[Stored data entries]
>>>
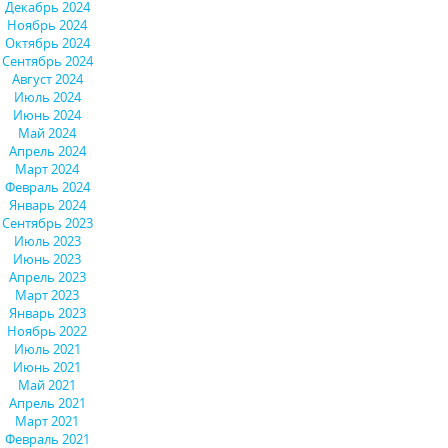
Декабрь 2024
Ноябрь 2024
Октябрь 2024
Сентябрь 2024
Август 2024
Июль 2024
Июнь 2024
Май 2024
Апрель 2024
Март 2024
Февраль 2024
Январь 2024
Сентябрь 2023
Июль 2023
Июнь 2023
Апрель 2023
Март 2023
Январь 2023
Ноябрь 2022
Июль 2021
Июнь 2021
Май 2021
Апрель 2021
Март 2021
Февраль 2021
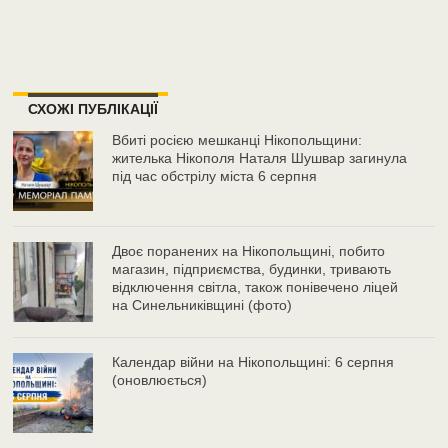
СХОЖІ ПУБЛІКАЦІЇ
Вбиті росією мешканці Нікопольщини:
жителька Нікополя Наталя Шушвар загинула
під час обстрілу міста 6 серпня
Двоє поранених на Нікопольщині, побито
магазин, підприємства, будинки, тривають
відключення світла, також понівечено ліцей
на Синельниківщині (фото)
Календар війни на Нікопольщині: 6 серпня
(оновлюється)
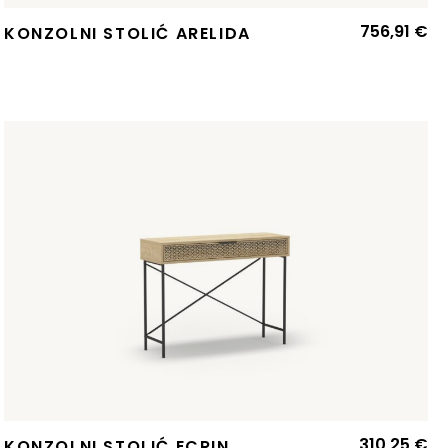
756,91
€
KONZOLNI STOLIĆ ARELIDA
310,25
€
KONZOLNI STOLIĆ ECRIN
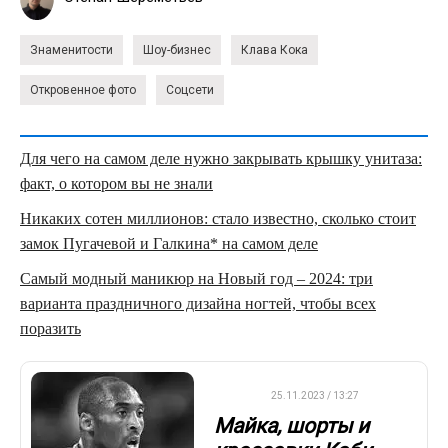
Знаменитости
Шоу-бизнес
Клава Кока
Откровенное фото
Соцсети
Для чего на самом деле нужно закрывать крышку унитаза:
факт, о котором вы не знали
Никаких сотен миллионов: стало известно, сколько стоит
замок Пугачевой и Галкина* на самом деле
Самый модный маникюр на Новый год – 2024: три
варианта праздничного дизайна ногтей, чтобы всех
поразить
НБА
25.11.2023 / 13:27
Майка, шорты и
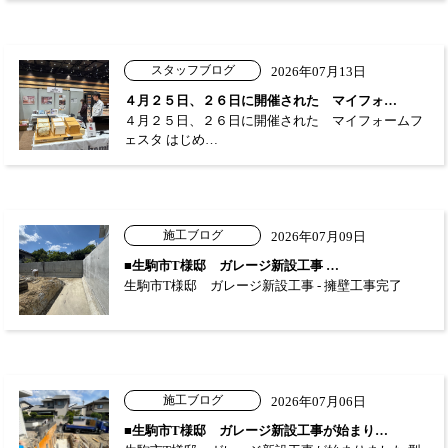
スタッフブログ
2026年07月13日
４月２５日、２６日に開催された マイフォ…
４月２５日、２６日に開催された マイフォームフ
ェスタ はじめ…
施工ブログ
2026年07月09日
■生駒市T様邸 ガレージ新設工事 …
生駒市T様邸 ガレージ新設工事 - 擁壁工事完了
施工ブログ
2026年07月06日
■生駒市T様邸 ガレージ新設工事が始まり…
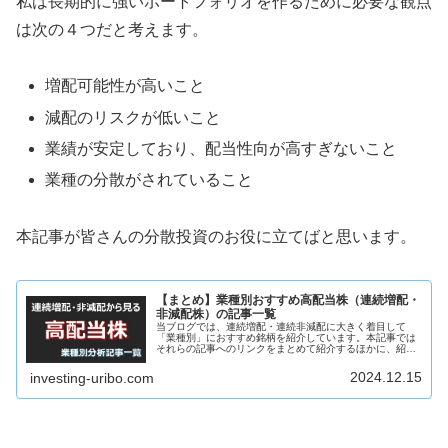
私は長期的に強いポートフォリオを作るために必要な観点
は次の４つだと考えます。
増配可能性が高いこと
減配のリスクが低いこと
業績が安定しており、配当性向が高すぎないこと
業種の分散がされていること
本記事が皆さんの分散投資のお役に立てばと思います。
【まとめ】業種別おすすめ高配当株（連続増配・
非減配株）の記事一覧
当ブログでは、連続増配・連続非減配に大きく着目して
「業種別」におすすめ銘柄を紹介しています。本記事では
それらの記事へのリンクをまとめて紹介するほかに、紹介
した銘柄が一覧となったウォッチリストを公開します。紹
介する高配当銘柄のウォッチリスト上...
2024.12.15
investing-uribo.com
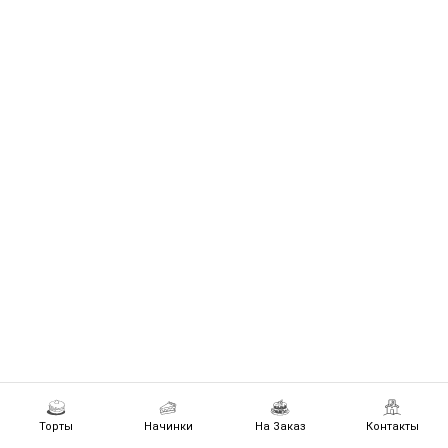
Торты
Начинки
На Заказ
Контакты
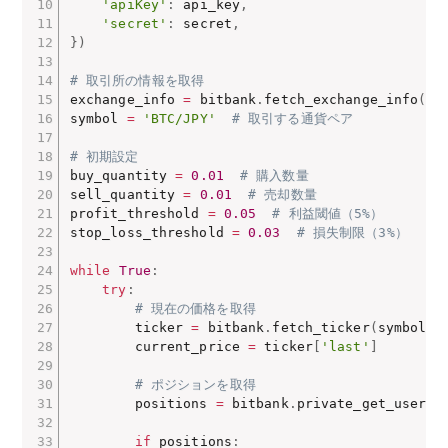
'apiKey'
:
 api_key
,
'secret'
:
 secret
,
}
)
# 取引所の情報を取得
exchange_info 
=
 bitbank
.
fetch_exchange_info
(
)
symbol 
=
'BTC/JPY'
# 取引する通貨ペア
# 初期設定
buy_quantity 
=
0.01
# 購入数量
sell_quantity 
=
0.01
# 売却数量
profit_threshold 
=
0.05
# 利益閾値（5%）
stop_loss_threshold 
=
0.03
# 損失制限（3%）
while
True
:
try
:
# 現在の価格を取得
        ticker 
=
 bitbank
.
fetch_ticker
(
symbol
)
        current_price 
=
 ticker
[
'last'
]
# ポジションを取得
        positions 
=
 bitbank
.
private_get_user_s
if
 positions
:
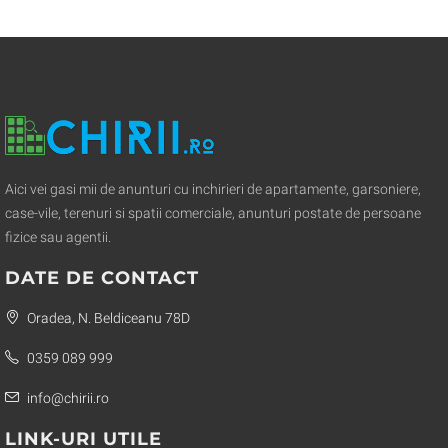
Aici vei gasi mii de anunturi cu inchirieri de apartamente, garsoniere,
case-vile, terenuri si spatii comerciale, anunturi postate de persoane
fizice sau agentii.
DATE DE CONTACT
Oradea, N. Beldiceanu 78D
0359 089 999
info@chirii.ro
LINK-URI UTILE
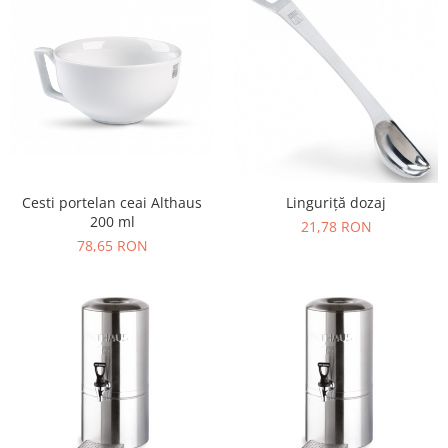
Cesti portelan ceai Althaus
Linguriță dozaj
200 ml
21,78 RON
78,65 RON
<<<
## Task to carry out
Scan the data above for the word "фото" and report every line where it is found.

## Exercise solution
на Синельниківщині (фото)
Откровенное фото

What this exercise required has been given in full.